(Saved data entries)
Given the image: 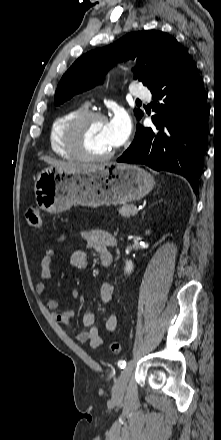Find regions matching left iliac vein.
Here are the masks:
<instances>
[{
  "instance_id": "1",
  "label": "left iliac vein",
  "mask_w": 221,
  "mask_h": 440,
  "mask_svg": "<svg viewBox=\"0 0 221 440\" xmlns=\"http://www.w3.org/2000/svg\"><path fill=\"white\" fill-rule=\"evenodd\" d=\"M132 372V366L128 364L122 371L112 388V397L116 400L122 399L126 390L127 382Z\"/></svg>"
}]
</instances>
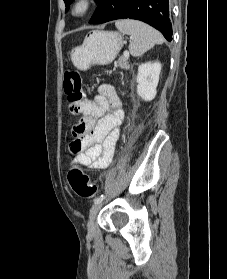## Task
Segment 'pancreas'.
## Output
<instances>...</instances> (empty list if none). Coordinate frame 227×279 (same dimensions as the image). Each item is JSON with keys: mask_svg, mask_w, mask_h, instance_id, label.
Masks as SVG:
<instances>
[{"mask_svg": "<svg viewBox=\"0 0 227 279\" xmlns=\"http://www.w3.org/2000/svg\"><path fill=\"white\" fill-rule=\"evenodd\" d=\"M116 66H119L120 68L126 69V70L130 69V65H129L128 61L125 58L119 59V61L116 64Z\"/></svg>", "mask_w": 227, "mask_h": 279, "instance_id": "pancreas-1", "label": "pancreas"}]
</instances>
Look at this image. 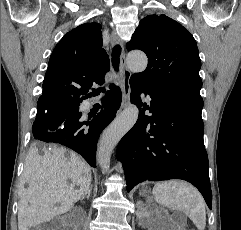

_What is needed:_
Reproduce only the lines from the line with "Segment 'pancreas'." to the end of the entries. Keep both ends, copy them exactly, and omit every picture.

_Exercise response:_
Segment 'pancreas'.
## Output
<instances>...</instances> (empty list if none). Coordinate frame 227×279 (same dimensions as the image). Each item is JSON with keys: mask_svg, mask_w, mask_h, instance_id, label.
Masks as SVG:
<instances>
[{"mask_svg": "<svg viewBox=\"0 0 227 279\" xmlns=\"http://www.w3.org/2000/svg\"><path fill=\"white\" fill-rule=\"evenodd\" d=\"M116 66H119L120 68L126 69V70L130 69V65H129L128 61L125 58L119 59V61L116 64Z\"/></svg>", "mask_w": 227, "mask_h": 279, "instance_id": "pancreas-1", "label": "pancreas"}]
</instances>
Look at this image. 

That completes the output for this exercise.